#### Problem to solve
Quote the entries below from the line with "Публичная оферта" through the line with "Парковое освещение", both ends included, and only those lines.

Entries taken from a collection
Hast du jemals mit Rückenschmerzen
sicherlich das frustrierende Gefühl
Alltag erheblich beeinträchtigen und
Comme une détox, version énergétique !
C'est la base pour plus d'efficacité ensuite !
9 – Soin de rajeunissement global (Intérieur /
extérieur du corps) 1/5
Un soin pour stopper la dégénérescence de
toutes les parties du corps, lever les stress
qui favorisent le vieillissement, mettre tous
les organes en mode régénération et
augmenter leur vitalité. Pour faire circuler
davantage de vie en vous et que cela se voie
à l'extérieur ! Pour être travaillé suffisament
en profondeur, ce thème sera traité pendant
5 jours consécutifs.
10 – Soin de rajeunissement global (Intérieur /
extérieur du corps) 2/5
---
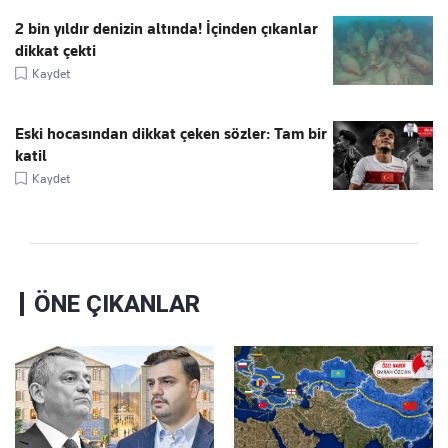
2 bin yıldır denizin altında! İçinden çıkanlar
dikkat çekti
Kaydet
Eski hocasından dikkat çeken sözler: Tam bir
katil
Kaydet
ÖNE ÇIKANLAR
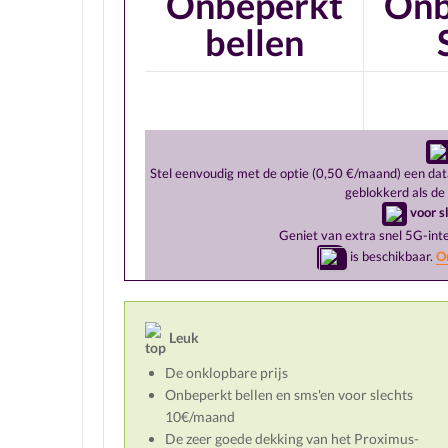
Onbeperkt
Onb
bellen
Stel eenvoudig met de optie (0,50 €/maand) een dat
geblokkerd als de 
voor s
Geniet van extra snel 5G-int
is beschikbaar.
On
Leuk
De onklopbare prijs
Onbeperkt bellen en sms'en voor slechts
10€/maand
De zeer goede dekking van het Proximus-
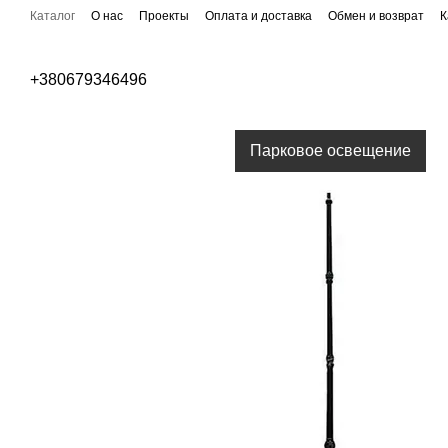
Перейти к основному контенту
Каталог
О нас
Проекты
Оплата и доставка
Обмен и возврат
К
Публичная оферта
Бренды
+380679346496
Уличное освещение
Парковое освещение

#### Answer for this exercise
Публичная оферта
Бренды
+380679346496
Уличное освещение
Парковое освещение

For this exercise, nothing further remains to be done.